# Specific 3D Printers, Scanners, & Hardware > QiDi 3D Printer Forum >  QIDI i-fast owners

## franzdom

Hi, I love my new i-Fast, are there any others out there with one of these awesome printers? I would love to be able to chat about it with a user not just with tech support.

----------


## JustinDS89

> Hi, I love my new i-Fast, are there any others out there with one of these awesome printers? I would love to be able to chat about it with a user not just with tech support.


Hey Franzdom, I have one coming in Thursday. Been looking for a Cura and/or PrusaSlicer profile  to get started with, but can't find any. I may just slice with their Qidi Print first and then play with creating a profile on Cura.

----------


## franzdom

> Hey Franzdom, I have one coming in Thursday. Been looking for a Cura and/or PrusaSlicer profile  to get started with, but can't find any. I may just slice with their Qidi Print first and then play with creating a profile on Cura.


Their slicer is a reskinned Cura and it works pretty good. I have only used it and S3D.
Qidi keeps their profile for their slicer updated often while they haven't updated their Simplify 3D profile much if at all. 

Also, with their slicer you can send files via wifi or wlan to the printer directly from inside it, even if you slice it on say S3d. If you look in the Gcode for the files the qidi slicer creates it says exactly which CURA engine version it is using like 4.9.1 or somesuch.

----------


## JustinDS89

> Their slicer is a reskinned Cura and it works pretty good. I have only used it and S3D.
> Qidi keeps their profile for their slicer updated often while they haven't updated their Simplify 3D profile much if at all. 
> 
> Also, with their slicer you can send files via wifi or wlan to the printer directly from inside it, even if you slice it on say S3d. If you look in the Gcode for the files the qidi slicer creates it says exactly which CURA engine version it is using like 4.9.1 or somesuch.


Yes I noticed it was a skinned version of Cura. I will probably do my first print(s) through Qidi Slicer and if everything looks good I will probably move over to one of my other slicers I use as long as I can get it working as well through there.

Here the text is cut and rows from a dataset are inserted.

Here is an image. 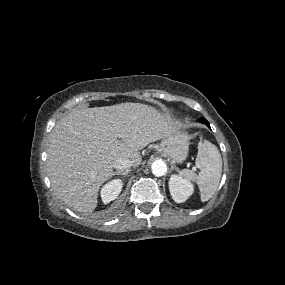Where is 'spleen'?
Here are the masks:
<instances>
[{
  "label": "spleen",
  "mask_w": 285,
  "mask_h": 285,
  "mask_svg": "<svg viewBox=\"0 0 285 285\" xmlns=\"http://www.w3.org/2000/svg\"><path fill=\"white\" fill-rule=\"evenodd\" d=\"M195 164L200 170L199 174L191 170H181L180 176L198 184L201 201L205 202L214 195L222 174V158L218 148L207 140L200 141Z\"/></svg>",
  "instance_id": "1"
}]
</instances>
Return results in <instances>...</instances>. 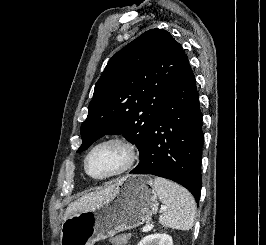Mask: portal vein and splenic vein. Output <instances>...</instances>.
<instances>
[{
	"label": "portal vein and splenic vein",
	"instance_id": "obj_1",
	"mask_svg": "<svg viewBox=\"0 0 266 245\" xmlns=\"http://www.w3.org/2000/svg\"><path fill=\"white\" fill-rule=\"evenodd\" d=\"M164 209H167V207H161V211H164ZM154 225H146V227H144L143 229V233H145V231H151V229H153Z\"/></svg>",
	"mask_w": 266,
	"mask_h": 245
}]
</instances>
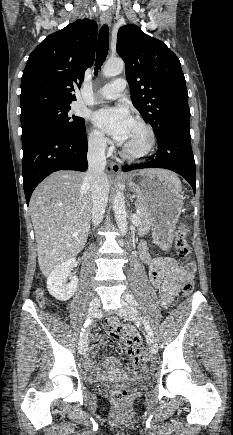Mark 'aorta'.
I'll list each match as a JSON object with an SVG mask.
<instances>
[{"mask_svg":"<svg viewBox=\"0 0 233 435\" xmlns=\"http://www.w3.org/2000/svg\"><path fill=\"white\" fill-rule=\"evenodd\" d=\"M124 70V62L122 59L108 60L103 68L104 77H113L119 75ZM113 209L117 226L122 235L127 233V212L125 206V197L123 192L119 189L116 191L113 202Z\"/></svg>","mask_w":233,"mask_h":435,"instance_id":"aorta-1","label":"aorta"}]
</instances>
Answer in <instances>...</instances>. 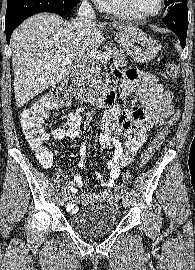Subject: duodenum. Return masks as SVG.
Segmentation results:
<instances>
[{
  "instance_id": "1",
  "label": "duodenum",
  "mask_w": 195,
  "mask_h": 270,
  "mask_svg": "<svg viewBox=\"0 0 195 270\" xmlns=\"http://www.w3.org/2000/svg\"><path fill=\"white\" fill-rule=\"evenodd\" d=\"M82 66L78 65L72 73V79L76 82V90L78 98L83 102L95 101L100 106L109 107L115 102V93L113 90L105 91L99 95L93 90L85 87L81 82Z\"/></svg>"
}]
</instances>
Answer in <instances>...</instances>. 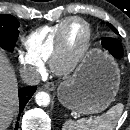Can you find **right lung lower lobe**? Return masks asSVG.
Returning a JSON list of instances; mask_svg holds the SVG:
<instances>
[{"mask_svg":"<svg viewBox=\"0 0 130 130\" xmlns=\"http://www.w3.org/2000/svg\"><path fill=\"white\" fill-rule=\"evenodd\" d=\"M37 87L36 86H30V87H25L21 88L19 90V116L21 112L23 111L25 105L29 101V99L32 97L34 92L36 91ZM19 119V118H18ZM18 129V123L16 124L15 130Z\"/></svg>","mask_w":130,"mask_h":130,"instance_id":"right-lung-lower-lobe-1","label":"right lung lower lobe"}]
</instances>
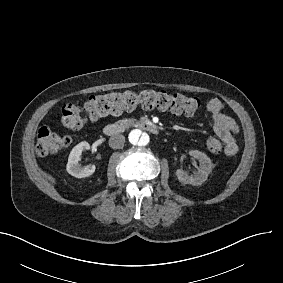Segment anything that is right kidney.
<instances>
[{
	"label": "right kidney",
	"mask_w": 283,
	"mask_h": 283,
	"mask_svg": "<svg viewBox=\"0 0 283 283\" xmlns=\"http://www.w3.org/2000/svg\"><path fill=\"white\" fill-rule=\"evenodd\" d=\"M91 146L88 142L84 141L77 144L69 155L67 163V172L74 177H86L94 173L95 164L90 163L87 166L81 167L79 165L80 155L86 150H90Z\"/></svg>",
	"instance_id": "obj_1"
}]
</instances>
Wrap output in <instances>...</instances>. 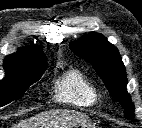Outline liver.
Listing matches in <instances>:
<instances>
[{
    "mask_svg": "<svg viewBox=\"0 0 142 128\" xmlns=\"http://www.w3.org/2000/svg\"><path fill=\"white\" fill-rule=\"evenodd\" d=\"M84 121H89V117L77 111L50 110L25 119L12 128H73Z\"/></svg>",
    "mask_w": 142,
    "mask_h": 128,
    "instance_id": "1",
    "label": "liver"
}]
</instances>
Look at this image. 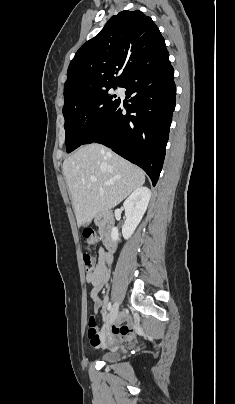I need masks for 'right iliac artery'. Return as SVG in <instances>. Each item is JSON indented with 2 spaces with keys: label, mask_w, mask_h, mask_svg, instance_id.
<instances>
[{
  "label": "right iliac artery",
  "mask_w": 235,
  "mask_h": 404,
  "mask_svg": "<svg viewBox=\"0 0 235 404\" xmlns=\"http://www.w3.org/2000/svg\"><path fill=\"white\" fill-rule=\"evenodd\" d=\"M108 311H110V314L112 315V306H111V302L108 303L107 306Z\"/></svg>",
  "instance_id": "1"
}]
</instances>
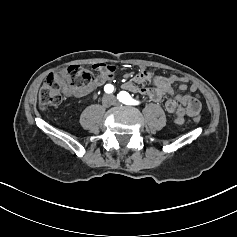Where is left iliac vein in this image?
<instances>
[{
  "label": "left iliac vein",
  "mask_w": 237,
  "mask_h": 237,
  "mask_svg": "<svg viewBox=\"0 0 237 237\" xmlns=\"http://www.w3.org/2000/svg\"><path fill=\"white\" fill-rule=\"evenodd\" d=\"M112 96V95H111ZM114 98V102L113 105H119V102L116 100V98L114 96H112Z\"/></svg>",
  "instance_id": "left-iliac-vein-1"
}]
</instances>
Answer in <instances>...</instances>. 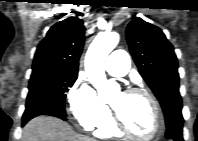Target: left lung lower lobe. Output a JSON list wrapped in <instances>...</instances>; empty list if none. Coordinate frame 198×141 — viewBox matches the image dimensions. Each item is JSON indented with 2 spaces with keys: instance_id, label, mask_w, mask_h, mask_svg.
I'll list each match as a JSON object with an SVG mask.
<instances>
[{
  "instance_id": "0a47b994",
  "label": "left lung lower lobe",
  "mask_w": 198,
  "mask_h": 141,
  "mask_svg": "<svg viewBox=\"0 0 198 141\" xmlns=\"http://www.w3.org/2000/svg\"><path fill=\"white\" fill-rule=\"evenodd\" d=\"M166 137L175 141H183L182 125L173 124L170 128L167 129Z\"/></svg>"
}]
</instances>
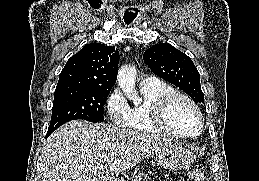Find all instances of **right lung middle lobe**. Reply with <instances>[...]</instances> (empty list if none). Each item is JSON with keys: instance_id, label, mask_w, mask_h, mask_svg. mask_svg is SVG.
Here are the masks:
<instances>
[{"instance_id": "1", "label": "right lung middle lobe", "mask_w": 259, "mask_h": 181, "mask_svg": "<svg viewBox=\"0 0 259 181\" xmlns=\"http://www.w3.org/2000/svg\"><path fill=\"white\" fill-rule=\"evenodd\" d=\"M109 92L96 89L56 88L51 123L47 133H52L71 120L103 121L104 104Z\"/></svg>"}]
</instances>
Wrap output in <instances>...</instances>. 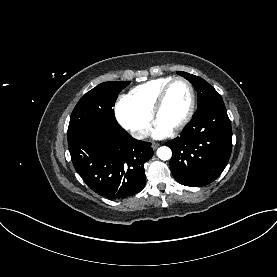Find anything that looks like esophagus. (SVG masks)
I'll use <instances>...</instances> for the list:
<instances>
[{"label": "esophagus", "mask_w": 277, "mask_h": 277, "mask_svg": "<svg viewBox=\"0 0 277 277\" xmlns=\"http://www.w3.org/2000/svg\"><path fill=\"white\" fill-rule=\"evenodd\" d=\"M159 143H156V142H154V143H152V149L153 150H155V149H157L158 147H159Z\"/></svg>", "instance_id": "34e87169"}]
</instances>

Sending the files through WiFi is nice, but my concern was if it doesn't actually store the file on the printer than if you restart your computer or something in the middle of the print it would cause issues. I haven't seen if it transfers the print file to the printer or keeps it on your computer using this method for sure.

----------


## Pietro

> Hi, I love my new i-Fast, are there any others out there with one of these awesome printers? I would love to be able to chat about it with a user not just with tech support.


Does this mode often need to be used?

----------


## Optixbil

I just got my new printer today. I can't figure out how to send the file wifi. After slicing, all I can do is save to file or to a removable drive. The printer is connected to my wifi and has an IP address. Any ideas?

----------


## john348

Hi   I have just got an i-fast.  To put it into context, over the years, I have had a reprap (actually 2) one I bult myself and one bought ready built, I had a Bibo but now use this for laser only and a qidi x-plus.  So I have been printing for many years.  I have an issue with the i-fast that every time I print the bed is in the wrong place.  I am printing a set file again and again so not downloading between prints.  The X-Plus works great (same file but built for the X-fast).  I have leveled the bed etc but have to watch the printing at the start and adjust the levels 'on the fly'.  It is bot consistent sometimes too close to the bed and clicking and smearing the filament, sometimes too far away and not adhering at all.  It s not just one adjuster it seems to be all of them.  It is getting very frustrating as I am printing stuff for work and need many prints.  but I cannot just set it off printing I have to wait for it to warm up and then adjust the bed.

----------


## Optixbil

I’ve had my iFast for about a month and struggling to get the “level” right. I printed 7 of the 5 square files in a row and print heights are all over the board. They are sending me a new X rail and bed

----------


## john348

Thanks  I will get in touch with them to see if they have any ideas.

----------


## john348

Got in touch and they replied very quickly and are shipping a new carriage.  I am still not sure as the prints delaminate easily or haf way through the print it wipes the printing off.  I am sure this is inconsistent z axis.  I will let you know when I get the bits

----------


## john348

Qidi responded very quickly to my enquiry and sent an update kit for the carriage.  I dont know why the carriage has an effect on the z axis starting point but I fitted the new kit and it has worked faultlessly since and I have done a lot of printing.  Not only thay they followed up the bits with an email to check all was ok.  The only issue I had was I could not get some of the screws out (very small heads) so had to change a bit more stuff BUT it was in the kit.  Lots of extra bits in the kit so was not worried.

----------


## mprieur

Hi, I am new in the forum and I just started the printer today. Everything fine except the Wifi or Lan connection I fail to get working. Same as your post. Any idea ?

----------